While students gulp down high-energy snacks in the cafeteria, Daniel works silently in the classroom; when they run to the playground for recess, he prays without missing a beat in the rhythm of his recitations.

By the end of the school day, Daniel's cheek presses against his ungraded papers as he takes an involuntary nap. It's three hours till dinner.

Family and Faith

With a veil on her hair and a brown baby with curly black hair on her hip, Daniel's Jamaican wife, Roxanne, is busy preparing the meal. After shocking his relatives with his conversion, he shocked them again less than four years later by marrying a black woman. Interracial marriages in the United States still account for fewer than 5 percent of all couples and, because of historically strained relations among blacks and Latinos, weddings between them are unusual.

Then again, so are Mexican Muslims -- or, for that matter, Jamaican Muslims.

Roxanne's mother was also just digesting her daughter's conversion to Islam;

now she, too, had to swallow the idea of her marrying a man she barely knew. "She didn't want to tell anyone," says Roxanne. "She was worried what everybody else was going to think."

Given the raised familial eyebrows, the couple held their wedding ceremony, not in a mosque or church but in a university hall and had both a pastor and an imam, each reading from their holy book.

The result was a little confusing for some guests. "I didn't know what was going on," comments Daniel's teaching colleague Lilian Guerra.

Like her, Stockton's mostly white and Latino residents have had few dealings with Islam. Even though veiled women have strolled down supermarket aisles for years, Stocktonians still stare. On a trip to Safeway, Daniel and Roxanne seem immune to the glares as they buy supplies for Iftar, a gathering to break the Ramadan fast. Roxanne and some Muslim friends take turns hosting such dinner parties; this week it's at her house. As soon as they get home, she sets big pots and pans over the stove to prepare a dish that would never be served in Mecca -- chicken curry with coconut milk, a recipe from her mother, with fried plantains, a Jamaican staple.

As the sun goes down, she has the crispy plantain fritters frying in oil, scenting a house that fills with hungry women, who arrive bringing different pieces of the culinary geography of Muslim Stockton.
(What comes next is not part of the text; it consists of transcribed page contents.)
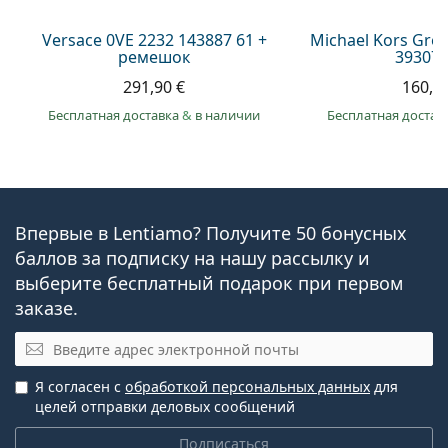
Versace 0VE 2232 143887 61 +
Michael Kors Gr
ремешок
393073
291,90 €
160,9
Бесплатная доставка
&
в наличии
Бесплатная достав
Впервые в Lentiamo? Получите 50 бонусных
баллов за подписку на нашу рассылку и
выберите бесплатный подарок при первом
заказе.
Эл. почта
Я согласен с
обработкой персональных данных
для
целей отправки деловых сообщений
Подписаться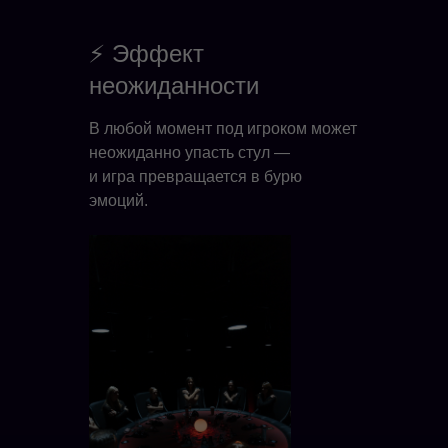
⚡ Эффект
неожиданности
В любой момент под игроком может
неожиданно упасть стул —
и игра превращается в бурю
эмоций.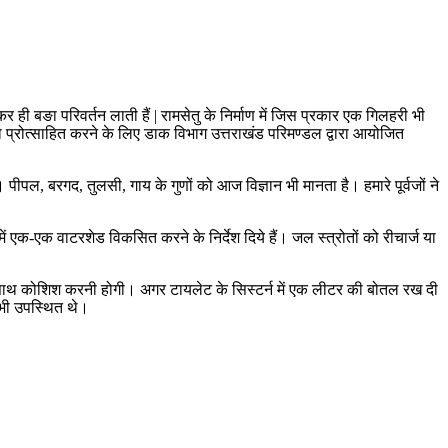
र ही बङा परिवर्तन लाती हैं | रामसेतु के निर्माण में जिस प्रकार एक गिलहरी भी
ण को प्रोत्साहित करने के लिए डाक विभाग उत्तराखंड परिमण्डल द्वारा आयोजित
। पीपल, बरगद, तुलसी, गाय के गुणों को आज विज्ञान भी मानता है। हमारे पूर्वजों ने
ं एक-एक वाटरशेड विकसित करने के निर्देश दिये हैं। जल स्त्रोतों को रीचार्ज या
 के साथ कोशिश करनी होगी। अगर टायलेट के सिस्टर्न में एक लीटर की बोतल रख दी
भी उपस्थित थे।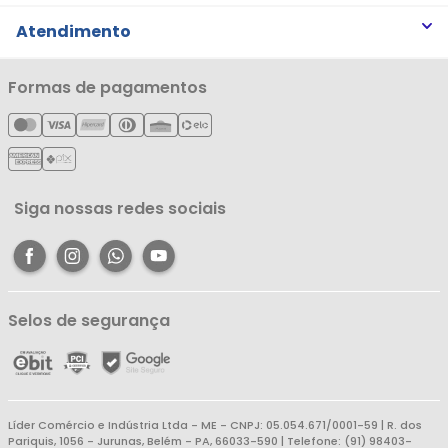
Trabalhe Conosco
Trocas e Devoluções
Atendimento
Notícias
Política de Privacidade
Nossas Lojas
Minha Conta
Formas de pagamentos
Política de Entrega
Cartão Líderzan
Meus Pedidos
Política de Reembolso
Meus Favoritos
Central de Atendimento
Siga nossas redes sociais
Selos de segurança
Líder Comércio e Indústria Ltda - ME - CNPJ: 05.054.671/0001-59 | R. dos
Pariquis, 1056 - Jurunas, Belém - PA, 66033-590 | Telefone: (91) 98403-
Nagat, the daughter of a Mexican American and a Yemenite, brings a platter of chile con carne; a woman of Indian descent who was born in South Africa carries in packets of puffed bread. The dishes sit alongside Somali spaghetti and defrosted fish sticks, baklavas and chocolate cake.

The veiled women talk loudly, joking and laughing about fashion, politics and marriage. "People have all these preconceived notions," says Roxanne. "They think, 'Her husband is making her wear the scarf and stay at home,' (that) you're uneducated, oppressed..."

Self-confident and assertive, her personality sparkles in her hand gestures and her black round eyes, which open wide every time she wants to make a point.

Yet for all her self-assurance, she kept herself locked inside her house in the days after Sept. 11, when, as she was driving in full Muslim garb, someone in a speeding car yelled, "Go home!"

So she did.

"I thought it was cowardly that they didn't say it to my face. They were going so fast I couldn't even see the car."

Even before the attacks, Roxanne did not venture much into the outside world. She sells a line of cleaning products by phone and computer and takes care of her little girls. Islam teaches that if you raise three daughters as good Muslims, heaven is guaranteed. Daniel only has two but he has already taught Sahala, his eldest, to say Bismilah, in the name of God, every time they travel somewhere by car. But Sahala, who is only 2 years old, does not know that the Arabic proverbs hanging in her living room and the Christmas tree she sees at a conference her parents attended with her recently belong to different worlds. She only knows that she likes the lights and shiny spheres on the tree.

Putting the pieces together

In many ways, the Dentons live the two-car suburban dream. Their daughters keep a normal toddler quota of colorful toys, from play kitchens to dolls, in their room, and the television set anchors the living room.

But Daniel faces the additional challenge of incorporating his identity, a credo made of pieces of political philosophies, religions, national sentiments and consumer patterns, into the American dream, like putting together a jigsaw puzzle that came with no picture on the box and a collection of mismatched pieces.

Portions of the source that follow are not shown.